MUSHROOMS WITH ZUCCHINI

serves 4

500g mushrooms, thinly sliced
3 T butter or marg
1 kg young zucchini
1.5 tsp salt
1 tsp sugar
.25 tsp gr ginger
freshly ground black pepper
2 tsp chopped parsley, chives or spring onions
4 slices wholemeal bread, lightly toasted & buttered

Saute mushrooms in the heated butter, covered.
Shred or thinly slice the zucchini, then cook in boiling salted water for 1-2 mins until just tender but still crisp.
Drain and add to mushrooms, along with condiments.
Serve hot on toast.

NOTE:  If preferred, cook only half this quantity and serve to accompany 4 poached or scrambled eggs.

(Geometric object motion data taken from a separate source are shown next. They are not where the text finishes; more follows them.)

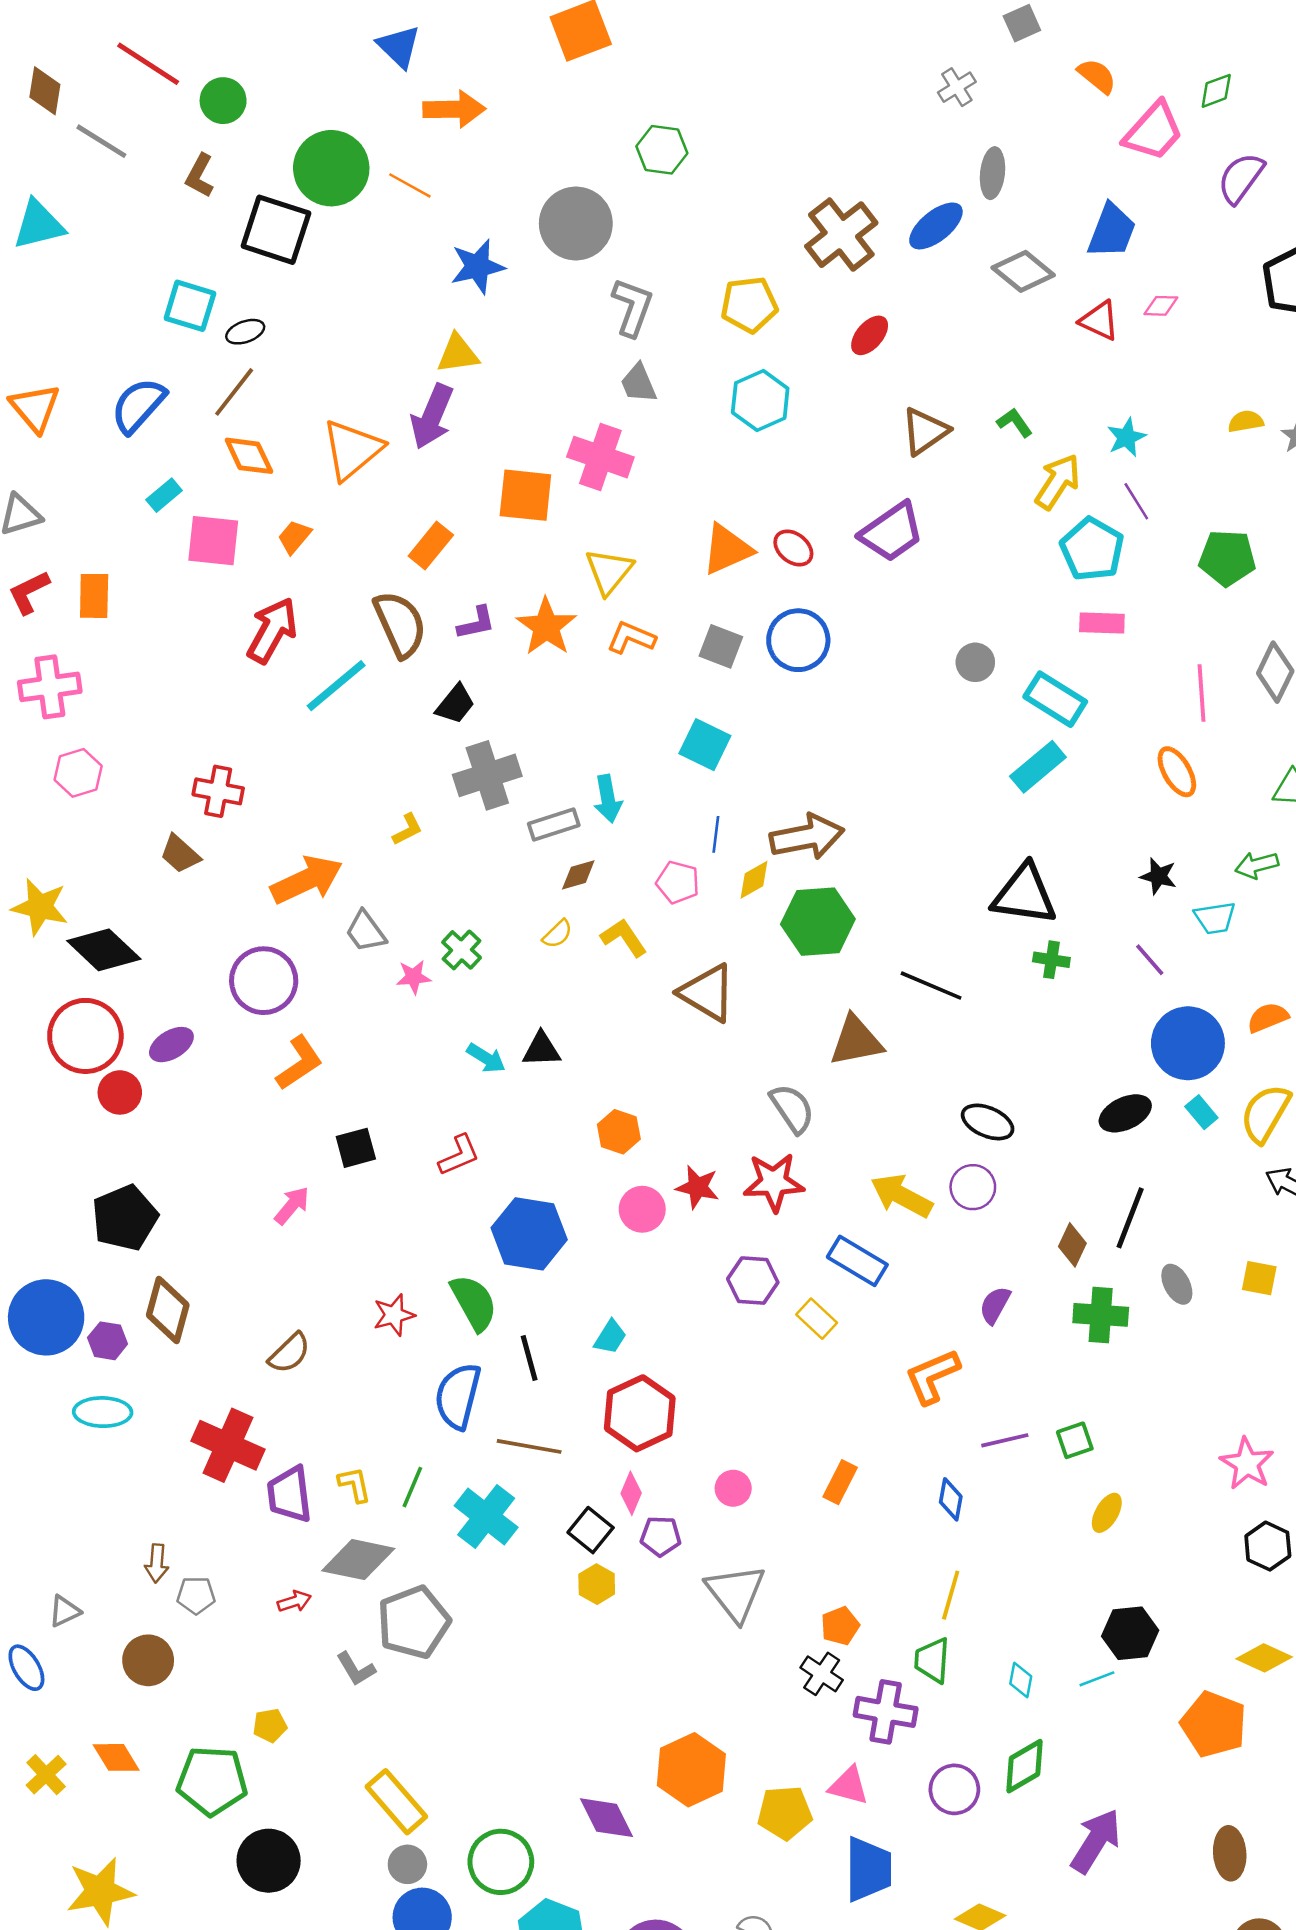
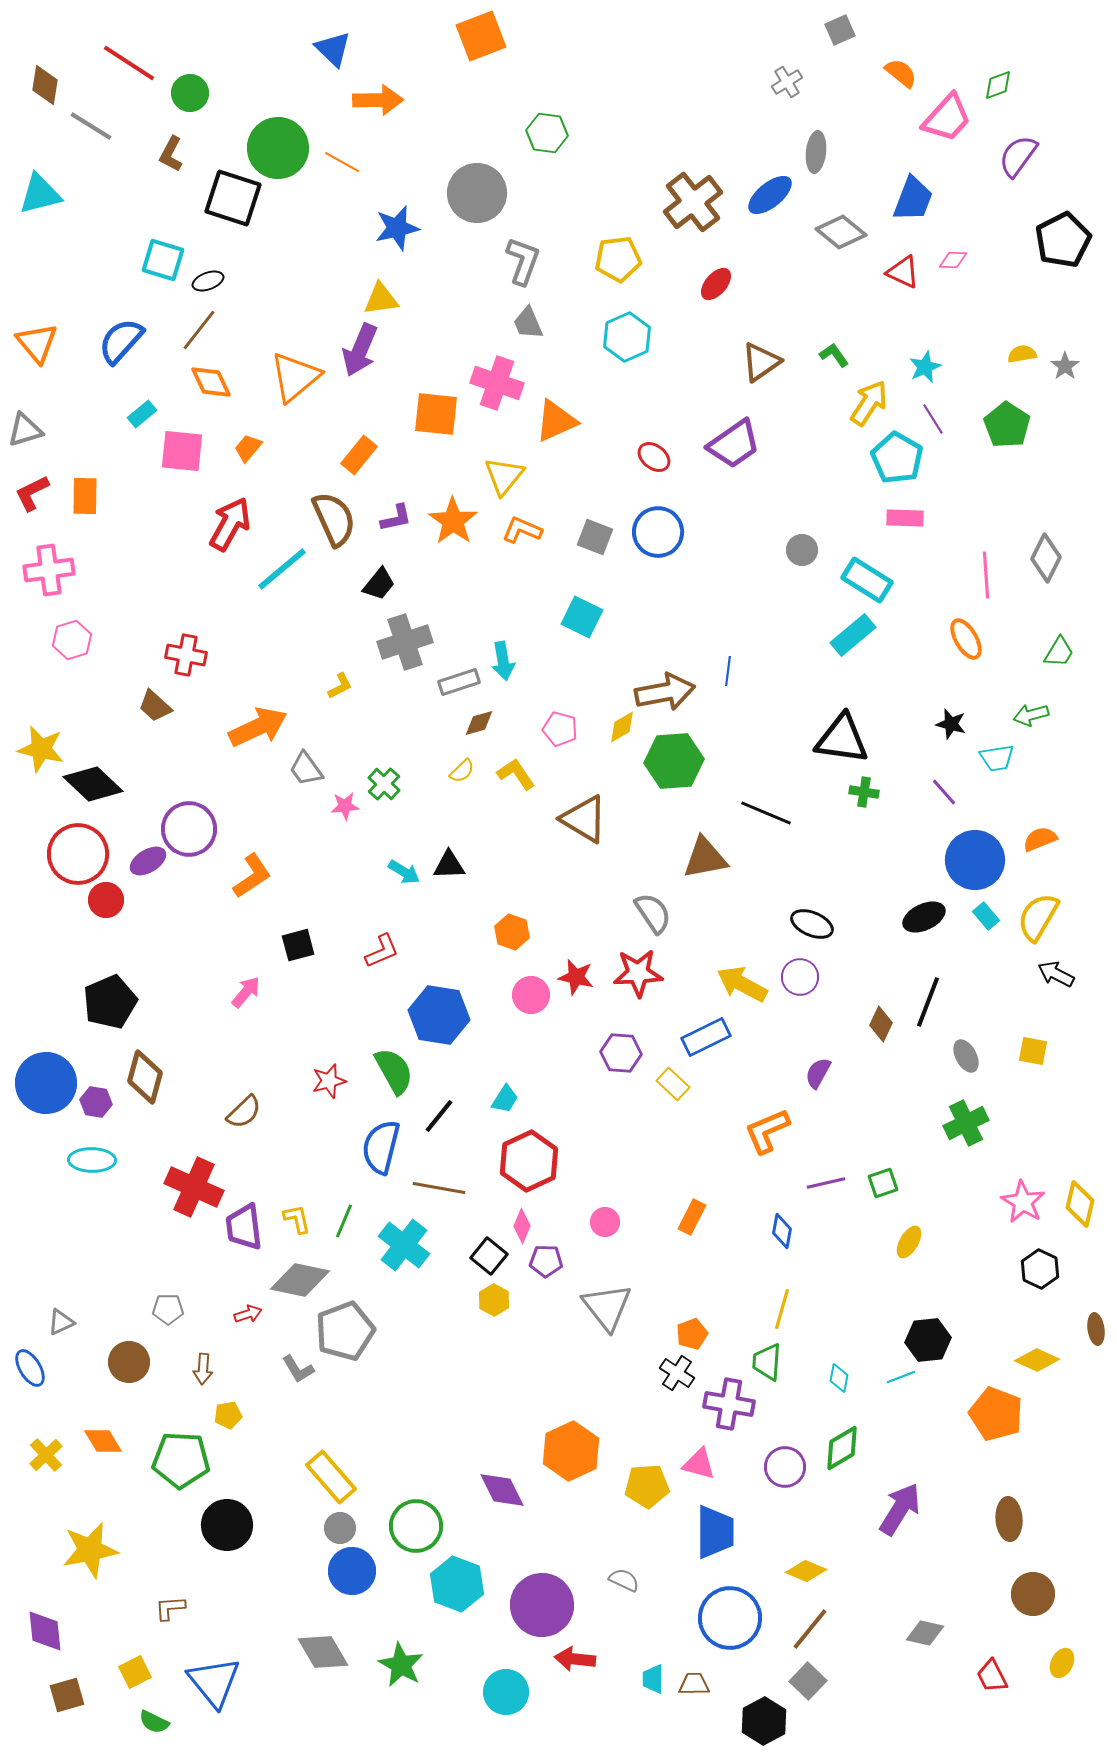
orange triangle: (727, 549) -> (556, 421), moved
green pentagon: (1227, 558) -> (1007, 425), moved, turned 30
blue line: (716, 834) -> (728, 671), moved
purple circle: (264, 981) -> (189, 829), moved
blue rectangle: (857, 1261) -> (706, 1037), turned -57
green cross: (1101, 1315) -> (966, 1123), moved, turned -30
black line: (529, 1358) -> (439, 1116), turned 54
brown arrow: (157, 1563) -> (203, 1369), moved

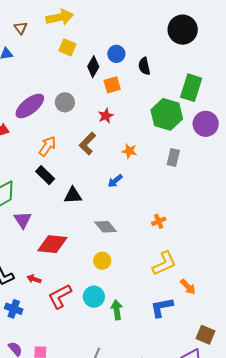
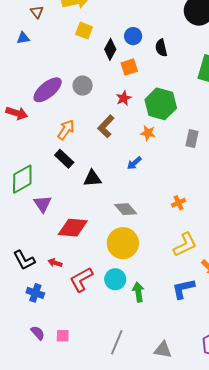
green hexagon: (167, 114) -> (161, 104), moved
yellow circle: (102, 261) -> (123, 243), size x1.8

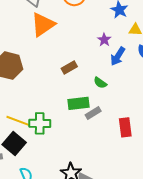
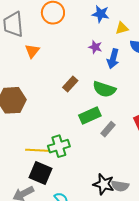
orange triangle: (43, 25) -> (32, 51), size x0.6
green semicircle: (100, 83) -> (104, 89), size x1.6
gray rectangle: (93, 113) -> (108, 129), moved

Vegan Pumpkin Chocolate Chip Cookies

16 small cookies

Ingredients

  • ½ cup canned Pumpkin Puree (made from cooked pumpkin)
  • ¼ cup coconut sugar
  • ¼ cup coconut oil (melted)
  • 1 Tab unsweetened applesauce
  • 1 cup GF flour
  • 1 tsp BP
  • ½ tsp bicarb
  • 1 tsp cinnamon
  • ⅛ tsp gr Ginger
  • ½ tsp Vanilla extract
  • dash of Salt (optional)
  • 1 cup vegan dark chocolate Chips

    Method

    1. Preheat oven to 350 degrees.
    2. Combine the pumpkin, coconut sugar, coconut oil, applesauce and vanilla in the bowl of an electric mixer.
    3. In a separate bowl, combine all of the remaining ingredients, except chocolate chips.
    4. Mix just to combine.
    5. Fold in chocolate chips.
    6. Let the dough sit for 5-10 minutes: the finished cookies will be a bit smoother.
    7. Using an ice cream scoop, drop onto a lined cookie sheet.
    8. Bake for 10-12 minutes depending on size. They will firm up a bit more after cooling, but will remain cake-like.